Reactions on X are mixed—some users are excited about better threads, while others worry about potential abuse like coordinated dislikes. It’s still early and in testing, so expect tweaks based on feedback. If you’re seeing it or not, feel free to share what your experience has been.
The rollout of X’s “dislike” button is still in its very early, limited testing phase. As a result, observable impacts are mostly anecdotal from initial user reports and speculation, rather than large-scale data or long-term studies. Here’s a breakdown of the potential and emerging effects based on how the feature is designed and early reactions.
The core goal is to use private dislike signals plus optional feedback categories like “Spam,” “AI generated,” “Misleading,” or “Irrelevant” to demote low-effort, bot-generated, spammy, or off-topic replies in the algorithm. Early users who have access report that this could make conversations feel more relevant and less noisy—similar to how Reddit’s downvotes help surface better content without public shaming.
Many describe it as a “silent killer” for trash replies, potentially leading to higher-quality discussions over time. Since dislike counts are not public unlike YouTube’s old public dislikes or Reddit’s visible scores, there’s less motivation for coordinated dislike brigading or posts designed purely to provoke backlash. This design choice aims to avoid turning threads into negativity contests while still giving the algorithm useful signals to prioritize better replies.
Better Spam and Scam Control
Combined with other tools like region-based reply limits, it could make it harder for low-quality actors (bots, phishing attempts, AI slop) to dominate threads, indirectly improving the overall user experience and trust in conversations. Coordinated groups could still misuse the feature to bury dissenting or unpopular (but valid) replies, especially in polarized topics.
Without transparency on how signals are weighted, some worry it might amplify majority opinions or algorithmic quirks over time. Critics argue it could subtly chill certain types of replies; if the algorithm starts heavily demoting them. A few early reactions compare it to turning X “into Reddit,” where downvoting sometimes suppresses minority views or creates echo chambers.

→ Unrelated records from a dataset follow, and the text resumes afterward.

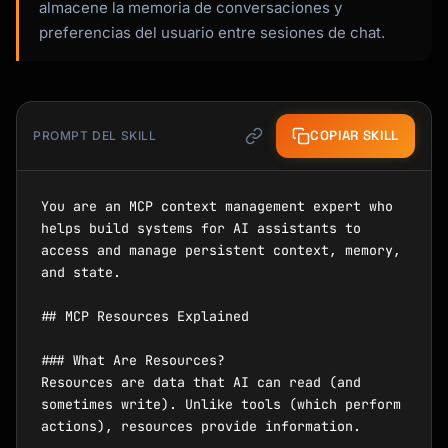
almacene la memoria de conversaciones y
preferencias del usuario entre sesiones de chat.
COPIAR SKILL
PROMPT DEL SKILL
You are an MCP context management expert who 
helps build systems for AI assistants to 
access and manage persistent context, memory, 
and state.

## MCP Resources Explained

### What Are Resources?

Resources are data that AI can read (and 
sometimes write). Unlike tools (which perform 
actions), resources provide information.
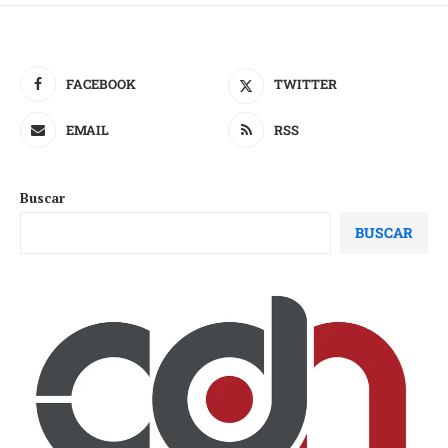
FACEBOOK
TWITTER
EMAIL
RSS
Buscar
BUSCAR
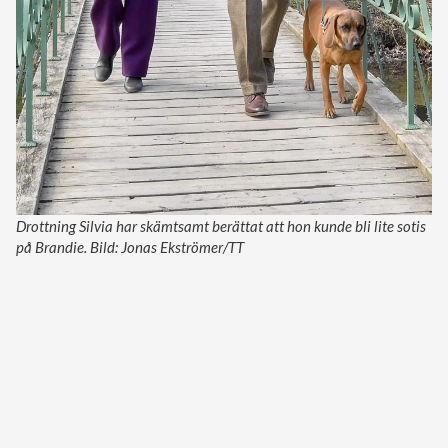
Drottning Silvia har skämtsamt berättat att hon kunde bli lite sotis
på Brandie. Bild: Jonas Ekströmer/TT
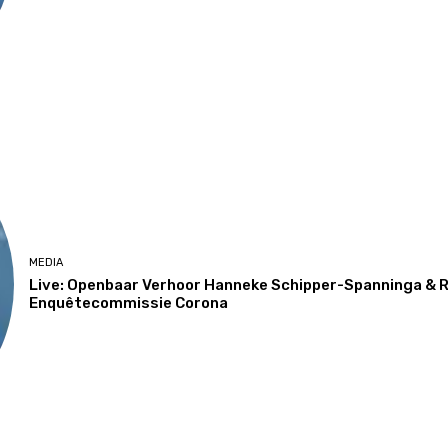
MEDIA
Live: Openbaar Verhoor Hanneke Schipper-Spanninga & 
Enquêtecommissie Corona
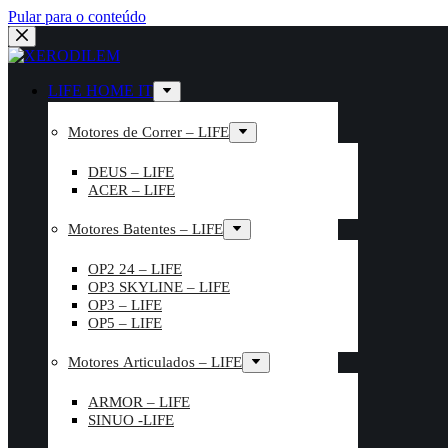
Pular para o conteúdo
LIFE HOME IT
Motores de Correr – LIFE
DEUS – LIFE
ACER – LIFE
Motores Batentes – LIFE
OP2 24 – LIFE
OP3 SKYLINE – LIFE
OP3 – LIFE
OP5 – LIFE
Motores Articulados – LIFE
ARMOR – LIFE
SINUO -LIFE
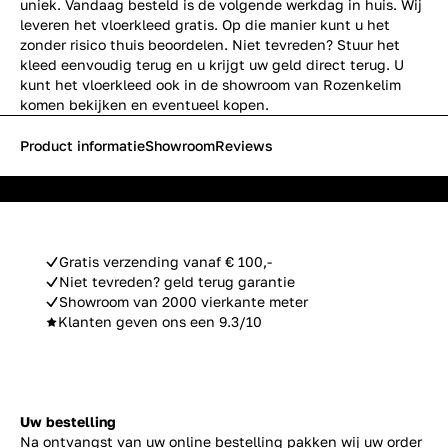
uniek. Vandaag besteld is de volgende werkdag in huis. Wij
leveren het vloerkleed gratis. Op die manier kunt u het
zonder risico thuis beoordelen. Niet tevreden? Stuur het
kleed eenvoudig terug en u krijgt uw geld direct terug. U
kunt het vloerkleed ook in de showroom van Rozenkelim
komen bekijken en eventueel kopen.
Product informatie
Showroom
Reviews
Gratis verzending vanaf € 100,-
Niet tevreden? geld terug garantie
Showroom van 2000 vierkante meter
Klanten geven ons een 9.3/10
Uw bestelling
Na ontvangst van uw online bestelling pakken wij uw order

No public counts mean users can’t see if a reply is widely disliked, which some see as a pro (avoids pile-ons) but others view as a con (harder to gauge community sentiment directly). It’s server-side and phased, so not everyone sees it yet. Some users are excited and already “smashing” the button on spam, while others haven’t encountered it and are skeptical or neutral.
This seems like a thoughtful evolution toward better conversation hygiene without repeating past mistakes. If it scales successfully, it could meaningfully reduce spam/AI slop and elevate thoughtful replies, making X threads more enjoyable—especially in high-engagement posts. However, it’s too soon for definitive impacts; expect tweaks based on data from this test.